Мартин пробормотал что-то себе под нос. Он совсем не понимал, зачем его сюда пригласили.
– У Дагмар есть особое пожелание в отношении вас.
– Меня? – переспросил Мартин. – Мы ведь почти не были знакомы. Я общался с ней лишь дважды, в процессе полицейского расследования.
– Вот как? – удивленно проговорил адвокат. – Потом снова собрался: – Должно быть, за эти две встречи вы произвели на нее очень положительное впечатление. Дело в том, что Дагмар сделала дополнение к своему завещанию, желая, чтобы дом, в котором она жила, достался вам.

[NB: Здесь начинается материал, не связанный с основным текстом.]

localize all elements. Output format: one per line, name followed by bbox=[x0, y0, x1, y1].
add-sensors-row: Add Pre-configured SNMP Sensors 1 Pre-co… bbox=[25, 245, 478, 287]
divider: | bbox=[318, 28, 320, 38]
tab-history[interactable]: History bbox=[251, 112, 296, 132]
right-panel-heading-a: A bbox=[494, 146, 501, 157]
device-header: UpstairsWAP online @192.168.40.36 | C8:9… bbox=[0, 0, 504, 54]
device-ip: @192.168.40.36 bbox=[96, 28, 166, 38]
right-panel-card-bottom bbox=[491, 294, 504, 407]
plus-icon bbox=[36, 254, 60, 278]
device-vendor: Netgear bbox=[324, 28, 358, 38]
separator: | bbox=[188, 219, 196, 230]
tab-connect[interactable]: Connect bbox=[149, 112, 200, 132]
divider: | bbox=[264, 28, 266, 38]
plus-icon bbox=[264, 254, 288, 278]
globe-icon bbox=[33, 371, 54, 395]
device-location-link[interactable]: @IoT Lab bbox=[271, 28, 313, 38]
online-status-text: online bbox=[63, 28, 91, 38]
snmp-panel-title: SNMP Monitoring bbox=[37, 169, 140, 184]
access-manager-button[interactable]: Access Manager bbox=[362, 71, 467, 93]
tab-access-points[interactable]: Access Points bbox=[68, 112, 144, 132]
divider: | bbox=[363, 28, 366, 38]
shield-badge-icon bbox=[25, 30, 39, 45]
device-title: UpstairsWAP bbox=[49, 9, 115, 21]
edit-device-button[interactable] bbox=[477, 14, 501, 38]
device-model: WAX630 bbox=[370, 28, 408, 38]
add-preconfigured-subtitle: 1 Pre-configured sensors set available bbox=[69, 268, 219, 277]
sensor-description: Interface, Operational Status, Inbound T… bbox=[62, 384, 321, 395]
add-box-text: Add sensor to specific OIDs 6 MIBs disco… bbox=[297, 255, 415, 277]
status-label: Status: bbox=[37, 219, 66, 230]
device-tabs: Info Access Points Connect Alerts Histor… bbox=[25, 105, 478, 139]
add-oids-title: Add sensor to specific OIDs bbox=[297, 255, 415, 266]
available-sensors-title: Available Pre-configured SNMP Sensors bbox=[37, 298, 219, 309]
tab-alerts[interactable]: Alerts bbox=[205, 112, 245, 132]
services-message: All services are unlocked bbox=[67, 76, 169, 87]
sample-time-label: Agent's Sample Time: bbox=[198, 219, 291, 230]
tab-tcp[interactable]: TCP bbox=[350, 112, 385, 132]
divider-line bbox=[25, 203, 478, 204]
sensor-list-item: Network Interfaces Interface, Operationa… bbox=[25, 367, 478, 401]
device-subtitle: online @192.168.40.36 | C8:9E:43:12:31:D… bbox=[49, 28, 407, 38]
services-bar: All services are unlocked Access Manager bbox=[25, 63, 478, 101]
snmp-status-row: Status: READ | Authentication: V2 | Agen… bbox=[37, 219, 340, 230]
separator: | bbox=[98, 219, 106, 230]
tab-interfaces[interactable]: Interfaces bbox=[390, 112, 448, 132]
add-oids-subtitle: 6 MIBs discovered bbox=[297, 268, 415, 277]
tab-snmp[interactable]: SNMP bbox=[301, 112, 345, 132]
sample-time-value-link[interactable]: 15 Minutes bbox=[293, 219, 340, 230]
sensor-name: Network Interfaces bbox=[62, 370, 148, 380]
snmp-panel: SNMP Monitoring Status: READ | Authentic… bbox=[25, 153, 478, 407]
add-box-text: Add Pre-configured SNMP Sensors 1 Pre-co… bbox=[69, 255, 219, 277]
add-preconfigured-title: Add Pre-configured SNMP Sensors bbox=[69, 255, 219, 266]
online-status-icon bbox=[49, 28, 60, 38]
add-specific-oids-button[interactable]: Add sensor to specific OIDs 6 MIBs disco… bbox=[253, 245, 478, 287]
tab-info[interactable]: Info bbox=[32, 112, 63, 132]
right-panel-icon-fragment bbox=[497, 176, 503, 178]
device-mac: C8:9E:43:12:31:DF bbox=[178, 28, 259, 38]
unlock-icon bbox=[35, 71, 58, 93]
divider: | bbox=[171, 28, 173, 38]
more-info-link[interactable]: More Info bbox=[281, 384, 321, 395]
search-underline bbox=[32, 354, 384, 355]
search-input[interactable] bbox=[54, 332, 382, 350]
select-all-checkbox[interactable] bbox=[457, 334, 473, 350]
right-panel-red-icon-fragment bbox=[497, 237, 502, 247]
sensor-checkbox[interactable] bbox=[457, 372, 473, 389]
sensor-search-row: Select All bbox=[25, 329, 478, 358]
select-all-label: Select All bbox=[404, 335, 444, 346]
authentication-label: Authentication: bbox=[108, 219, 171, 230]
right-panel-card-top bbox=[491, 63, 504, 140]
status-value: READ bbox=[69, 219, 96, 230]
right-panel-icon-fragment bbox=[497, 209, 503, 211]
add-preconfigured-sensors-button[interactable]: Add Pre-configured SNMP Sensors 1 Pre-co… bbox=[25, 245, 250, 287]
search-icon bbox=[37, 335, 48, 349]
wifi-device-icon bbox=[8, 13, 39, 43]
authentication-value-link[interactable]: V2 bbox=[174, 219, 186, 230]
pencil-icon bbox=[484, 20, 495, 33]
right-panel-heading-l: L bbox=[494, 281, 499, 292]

– Дом? Что вы имеете в виду?
Мартин замолчал в полном замешательстве. Не иначе как кто-то его разыгрывает. Однако адвокат, сидящий напротив него, выглядел чрезвычайно серьезным.
– Да, согласно своему завещанию, Дагмар желает, чтобы вы унаследовали ее дом. Она сделала приписку, что там надо кое-что починить, но вам там наверняка понравится.
Мартин все еще не мог поверить словам адвоката. Тут у него мелькнула мысль.
– Но ведь у нее есть дочь. Она не обидится? Разве ей не нужен дом?
Адвокат указал на бумаги, лежащие перед ним на столе.
– У меня есть документ, в котором дочь Дагмар отказывается от всяких притязаний на дом. Когда я беседовал с ней по телефону, она сказала, что слишком стара, чтобы заниматься старой развалюхой, а деньги ей не нужны. «У меня есть все, что мне нужно, – сказала она. – Если мама так решила – уверена, что так будет лучше всего».
– Но… – проговорил Мартин, с ужасом ощущая, как на глаза наворачиваются слезы.
Постепенно до него стал доходить смысл сказанного. Дагмар подарила ему свой чудесный красный дом. Дом, о котором он все время думал. Днем и ночью размышлял над тем, может ли он позволить себе купить его для себя и Тувы. Мартин буквально видел все детали – качели, которые он повесит в саду, крошечный огород, где Тува сможет выращивать овощи, зимние вечера у камина и расчищенную дорожку в снегу от калитки до крыльца… Представлял себе тысячу разных картин. Однако, как бы он ни считал, экономически все это не сходилось.